The Borders
Our day in Edinburgh ended with dinner in a pub (Wetherspoons) and a stroll through town to a little park for some people-watching and hair-braiding. The weather is absolutely gorgeous--not too hot, not too cold, sunny, very little wind. Not what we expected in Scotland.
The next morning, we returned to the same pub for their cheap breakfast. We learned that "muffin" on the menu means breakfast sandwich on a don't-call-it-English muffin.
We poked into a few little shops and walked down the street that allegedly inspired Diagon Alley in Harry potter, then our friend picked us up and drove us to his home in the Scottish Borders. The landscapes on the way to his village were breathtaking--rolling fields of rapeseed and other crops, scores of sheep, babies included, grazing the hills, hedgerows and stone walls cutting it all into sections. We grabbed lunch in Duns, the sweetest town with a bustling square with food and gift shops framing it all in. I had a pasty filled with curried chicken, then we had ice cream.
We lazed around in our friends' garden for a few hours, soaking up the warm sun we've been denied thus far in Finland, watching the kids quickly and intensely reconnect after not seeing one another for a year.

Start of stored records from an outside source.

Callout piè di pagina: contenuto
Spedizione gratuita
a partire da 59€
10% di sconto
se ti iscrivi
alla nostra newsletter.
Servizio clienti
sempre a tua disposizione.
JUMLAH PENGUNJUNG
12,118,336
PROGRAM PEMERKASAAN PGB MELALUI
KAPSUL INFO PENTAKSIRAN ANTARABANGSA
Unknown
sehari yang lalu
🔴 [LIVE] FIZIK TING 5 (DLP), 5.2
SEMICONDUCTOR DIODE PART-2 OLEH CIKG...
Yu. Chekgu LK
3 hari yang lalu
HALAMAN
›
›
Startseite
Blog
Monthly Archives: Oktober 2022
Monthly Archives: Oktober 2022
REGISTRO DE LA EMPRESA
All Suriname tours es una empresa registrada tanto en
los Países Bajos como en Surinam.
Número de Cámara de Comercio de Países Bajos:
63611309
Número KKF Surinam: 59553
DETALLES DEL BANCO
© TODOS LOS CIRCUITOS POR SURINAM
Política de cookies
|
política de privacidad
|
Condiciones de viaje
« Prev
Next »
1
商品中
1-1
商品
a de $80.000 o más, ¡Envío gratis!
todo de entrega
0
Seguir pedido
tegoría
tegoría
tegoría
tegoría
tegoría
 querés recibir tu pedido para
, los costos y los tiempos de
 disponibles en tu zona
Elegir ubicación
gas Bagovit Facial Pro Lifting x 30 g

In the evening we watched our friend's band play the final night of a community theatre festival and the food at the venue was more pie--this time steak--and soup. It was delicious. The event started with a ceilidh, and people from age 8 to 88 joined in on the dancing. We didn't--not even when the dance was a "Canadian barn dance" I'd never witnessed in my life until then--but with a little more cajoling I'm sure we would have. There were a lot of personal dancing choices happening on that dance floor; people just lost themselves in the music. I even got dragged up on stage with the band to play some piano in a song I've never heard. The whole night I was just thinking about what makes some small towns so vital and active, and why it's not like that everywhere.
This morning Brian and I took the train to Newcastle. Our friend had tickets to the football game and we just wandered around, trying to savour the time without the kids. We aren't even sick of them, but it's good to have a preemptive break. We went to The Stack, a building made of shipping containers right next to the stadium, that plays the game on big screens and serves beer and really good street food. It was packed and loud, full of fans, periodically erupting into cheers, children wilding out during the halftime. We had bao, and french fries loaded with bbq pork, and Newcastle Brown. We kept wandering for a bit and checked out the castle (from the outside, classic B&K style) and the cathedral. It was all nice but the most exciting part was definitely getting sucked into the football frenzy for a bit. It is such a part of the culture here.
On the way back from the train station, our friend took us over the Union Chain Bridge. The car could barely squeeze through the stone bollards on either end. This website about the bridge says:
"The Union Chain Bridge spans the River Tweed between Horncliffe, Northumberland, England and Fishwick, Borders, Scotland. It was designed by Captain (later Sir) Samuel Brown RN, who held patents for the design of the chains, although Brown altered the tower and abutments on the suggestion of John Rennie. When it opened in 1820 it was the longest wrought iron suspension bridge in the world with a span of 137 metres (449 ft), and the first vehicular bridge of its type in the United Kingdom."
When you get to the other side, you're back in Scotland.
It's been a nice few days of not having to figure everything out on our own, and a nice chance for the girls to talk to other kids. But our friends have to get back to work and school (what's that?) and we have to move on like the nomads we are. Next it's back to Edinburgh for a couple days, then Paris, then back to Finland for the rest of the month.